● **YOUR OBJECTIVE**
Your answer should be the lines from the one with "Report Spam" to the end of the data below, both included, exact and free of pictures.

Collection entries:
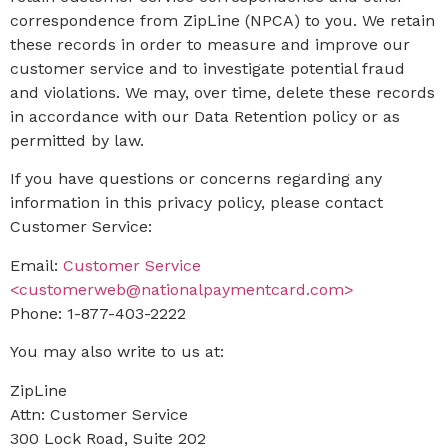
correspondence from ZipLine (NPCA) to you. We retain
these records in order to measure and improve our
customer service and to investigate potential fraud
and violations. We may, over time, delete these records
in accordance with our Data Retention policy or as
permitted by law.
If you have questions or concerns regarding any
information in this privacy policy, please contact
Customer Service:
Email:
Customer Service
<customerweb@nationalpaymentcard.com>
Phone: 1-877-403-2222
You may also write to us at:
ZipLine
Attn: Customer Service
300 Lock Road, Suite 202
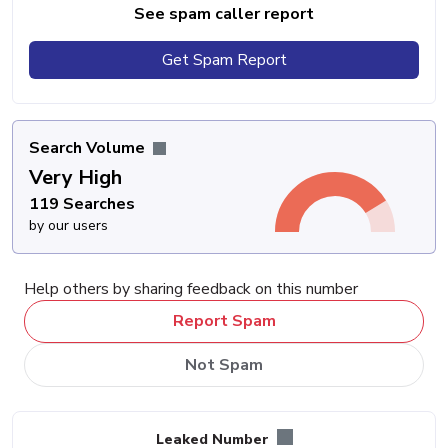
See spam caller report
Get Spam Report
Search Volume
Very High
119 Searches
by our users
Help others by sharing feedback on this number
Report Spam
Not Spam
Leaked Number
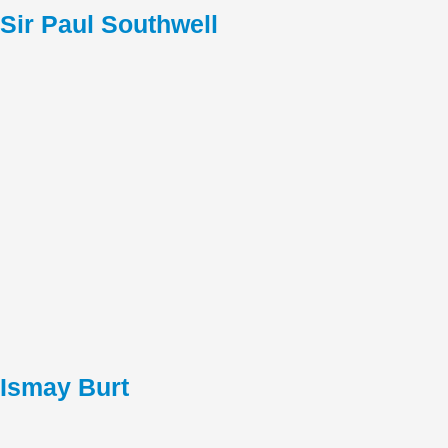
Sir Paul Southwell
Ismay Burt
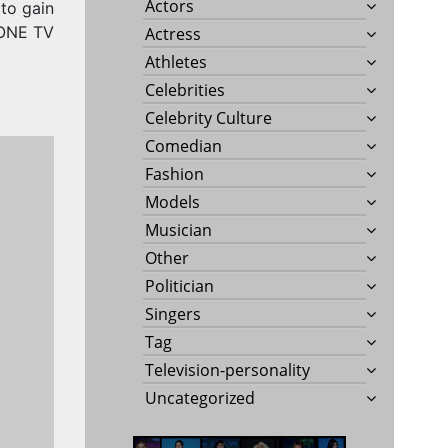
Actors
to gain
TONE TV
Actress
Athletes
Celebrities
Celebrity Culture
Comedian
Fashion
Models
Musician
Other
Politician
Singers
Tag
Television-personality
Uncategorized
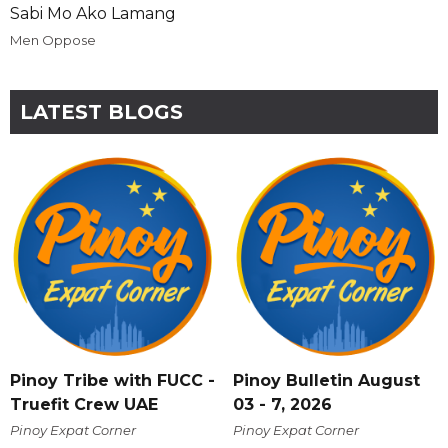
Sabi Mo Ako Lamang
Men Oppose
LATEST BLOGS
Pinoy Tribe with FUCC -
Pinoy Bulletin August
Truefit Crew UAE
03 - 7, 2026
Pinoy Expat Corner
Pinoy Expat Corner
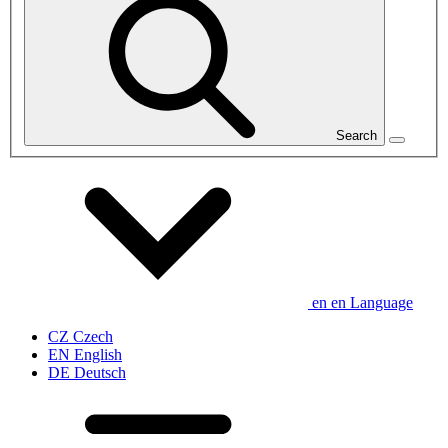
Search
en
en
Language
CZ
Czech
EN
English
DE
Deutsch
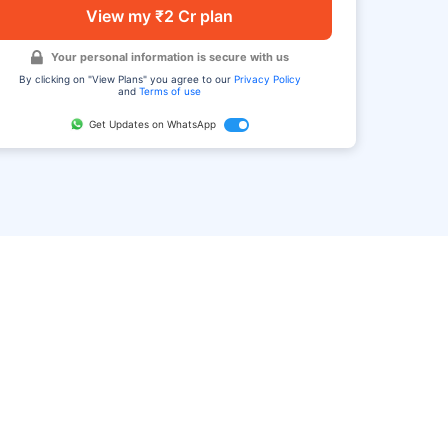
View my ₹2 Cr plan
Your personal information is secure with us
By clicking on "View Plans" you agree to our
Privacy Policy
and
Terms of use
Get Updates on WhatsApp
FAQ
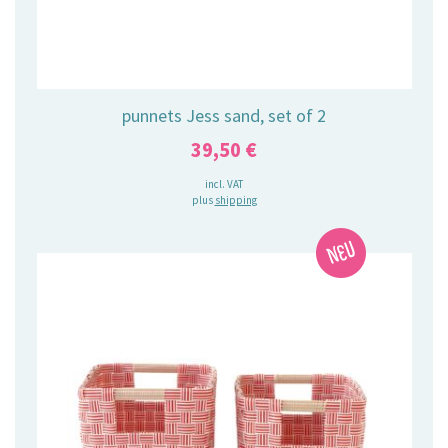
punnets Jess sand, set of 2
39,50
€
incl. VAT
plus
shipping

● **ANSWER BELOW**
Report Spam
Not Spam
Leaked Number
Sir Paul Southwell
Ismay Burt
Actors
to gain
TONE TV
Actress
Athletes
Celebrities
Celebrity Culture
Comedian
Fashion
Models
Musician
Other
Politician
Singers
Tag
Television-personality
Uncategorized
Sabi Mo Ako Lamang
Men Oppose
LATEST BLOGS
Pinoy Tribe with FUCC -
Pinoy Bulletin August
Truefit Crew UAE
03 - 7, 2026
Pinoy Expat Corner
Pinoy Expat Corner
Search
en
en
Language
CZ
Czech
EN
English
DE
Deutsch
View my ₹2 Cr plan
Your personal information is secure with us
By clicking on "View Plans" you agree to our
Privacy Policy
and
Terms of use
Get Updates on WhatsApp
FAQ
punnets Jess sand, set of 2
39,50
€
incl. VAT
plus
shipping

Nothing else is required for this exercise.